Brexit and Trump elevate risks to banking sector

Global events including Brexit and Trump win exert pressure on banking sectorA memorable year

2016 has certainly been a year of surprises. After what seems like decades of ‘business as usual’ in Europe and the US, the steady march of globalisation and the apparently inexorable rise of liberalism, recent political and economic events have turned the old order upside down.

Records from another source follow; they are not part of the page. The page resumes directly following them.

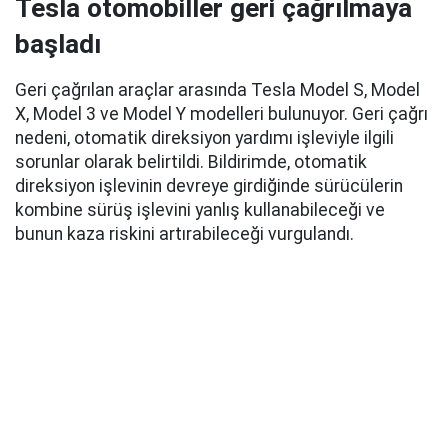
Tesla otomobiller geri çağrılmaya
başladı
Geri çağrılan araçlar arasında Tesla Model S, Model
X, Model 3 ve Model Y modelleri bulunuyor. Geri çağrı
nedeni, otomatik direksiyon yardımı işleviyle ilgili
sorunlar olarak belirtildi. Bildirimde, otomatik
direksiyon işlevinin devreye girdiğinde sürücülerin
kombine sürüş işlevini yanlış kullanabileceği ve
bunun kaza riskini artırabileceği vurgulandı.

Donald Trump’s US election win coming hot on the heels of the UK’s vote for EU Brexit, coupled with a worrying slowdown in Chinese economic growth and historically low interest rates have not only created uncertainty on the global stage but are also creating significant risks for the global banking sector, according to leading ratings agency Standard & Poor.

Weaker prospects for 2017

In its global credit outlook for the banking sector in 2017, Standard & Poor pointed to these and other factors as potential obstacles for the banking industry’s creditworthiness over the next twelve months. It said that more than half of the largest global banking systems face negative pressure – especially banks in Latin America and Asia Pacific.

The report alluded to ‘weaker prospects for earnings growth globally, potential risks related to the UK’s referendum vote to leave the EU, and more generally increased political risks’ as constraining factors for bank ratings in 2017.

It added: ‘A key constraint in our global credit outlook for banks relates to the path of the global economy, which is marked by a sluggish global growth underpinned by China’s rebalancing, the adjustment of commodity exporters to new commodity prices, demographic factors inducing lower productivity growth and geopolitical and political uncertainty.’

A worrying trend

Of the 85 banking systems assessed by S&P, 42% faced negative trends. The ratings agency flagged signs of ‘renewed tremors’ from the UK’s decision to leave the EU following a referendum on the issue in June and warned of the potential political fallout from the election of Trump as US president. While the stock market is currently enjoying record highs – due in part to expectations of spending on the economy – the political risk from what many see as a ‘wildcard’ appointment remains significant.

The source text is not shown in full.